I thought I wrote some things that pretty much everyone could agree on. I guess not. Steve Woodruff chimed in to let me know how I was wrong. Even Wendy Doromal added her two cents.
This is not entirely accurate, but I believe that the Immigration debate in the Marianas has been framed as a two sided issue, Chamorro vs Filipino. I understand that there are many more players involved, like the Bangladeshi and Chinese workers, but I have yet to see a single Japanese or Korean person at one of the rallies and I've only seen a sprinkling of white faces. I think I've been the only Chamorro person to attend more than one of the rallies...except for the police, of course.
I think it is important to point out that this is not being framed as a Business vs Worker issue. It is an issue of Original Inhabitants vs New Arrivals.

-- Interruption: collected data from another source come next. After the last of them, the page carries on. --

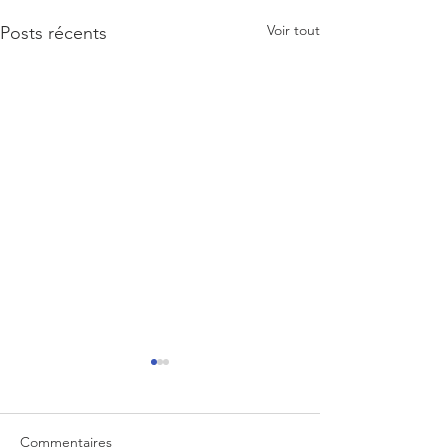
Voir tout
Posts récents
Commentaires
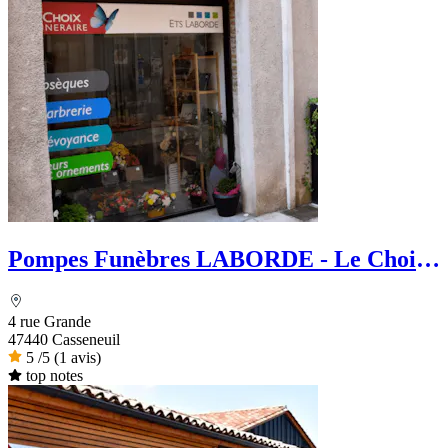
Pompes Funèbres LABORDE - Le Choix
Funéraire
4 rue Grande
47440 Casseneuil
5
/5
(1 avis)
top notes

It is my opinion that improving working conditions for all workers would improve our economy and improve life in the Marianas. I'm not sure if the activists see it that way. From what I hear and read in the newspaper, what they want are improvements for long term nonresident workers. Very little mention of new nonresident workers. Almost no mention of local workers.
In my post two days ago I was trying to point out there are some things in this debate that both sides could agree on. I thought it was generally accepted that Boni Sagana had gone around to the Filipino community and promised them that joining his group would help them get a green card. His legal counsel disagrees, saying it was "to create a fund to finance costs of campaigning for future status."
That's not the point. The point is that he created this group when there was a Republican President, Republican Senate, and a Republican House with Tom Delay, Richard Pombo, and John Doolittle in key positions. There was no hope of improved status with those guys in power. None. Zero. Nada.
I was pointing out that it was wrong of him to collect thousands of dollars for what was then a hopeless cause. Not difficult. Not hard. Hopeless. Impossible. Not gonna happen. I did not insinuate that he used the money to buy a car or pay his CUC bill.
With the Democrats controlling both the House and the Senate now, that hopeless cause has found some hope, just so long as the President doesn't veto the bill.
But the contract worker activists have protested themselves into a corner. Instead of locking arms with local workers and demanding improved working conditions for everybody, they've aligned themselves with people who hammer away at how much "saipan sucks" to discredit this "rogue territory."
That doesn't sit well with people who call this place home.
The activists need to reframe this debate. Instead of Filipino vs Chamorro, the debate needs to be Filipinos and Chamorros vs something else that is really bad and needs to be taken down.
That bad thing has yet to be identified. It could be government. It could be corruption. It could be Brad Ruszala.
Whatever it is, working with, instead of against, the local people is the only solution that is workable. Finding some common ground would be a start, but even that may be difficult to do because both sides are going to have a hard time admitting that they may have been wrong.